Another German artist Gerhart Bergmann from Berlin
brought some three dozen of his paintings to the
Grabowski Gallery where their impact was immediate
and strong for all the indefinition of their motives. This
painter uses the terms of figurative art to present scenes
{which for want of a better word we must call them)
where the motives are unidentifiable. Here and there
it seems we are allowed to recognise a form that could
be a bird, at least in part, and there are others which
might be human. This evanescent half-world resembles
the drama of a dream where bodies are sensed to
contain life without immediate classification.
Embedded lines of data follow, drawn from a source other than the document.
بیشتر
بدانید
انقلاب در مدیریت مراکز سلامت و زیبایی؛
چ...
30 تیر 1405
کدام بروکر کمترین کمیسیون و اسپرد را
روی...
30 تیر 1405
Two
statements in the catalogue note really sum up what
we feel in Bergmann: one is Goethe's phrase 'Colours
are actions and sufferings of light' and the second is
'Bergmann's way of forming colours into pictures (is)
specifically Central European'.
Pieter Kliesch yet another German was showing his
small and broadly vivacious little paintings with an
ambivalent carnival effect at the Brook Street Gallery
where upstairs John Paul Jones isolated his standing
and seated men and women in pastels that recalled
Odilon Redon in their fragile colours though having
their own characteristics of almost surreal undertones.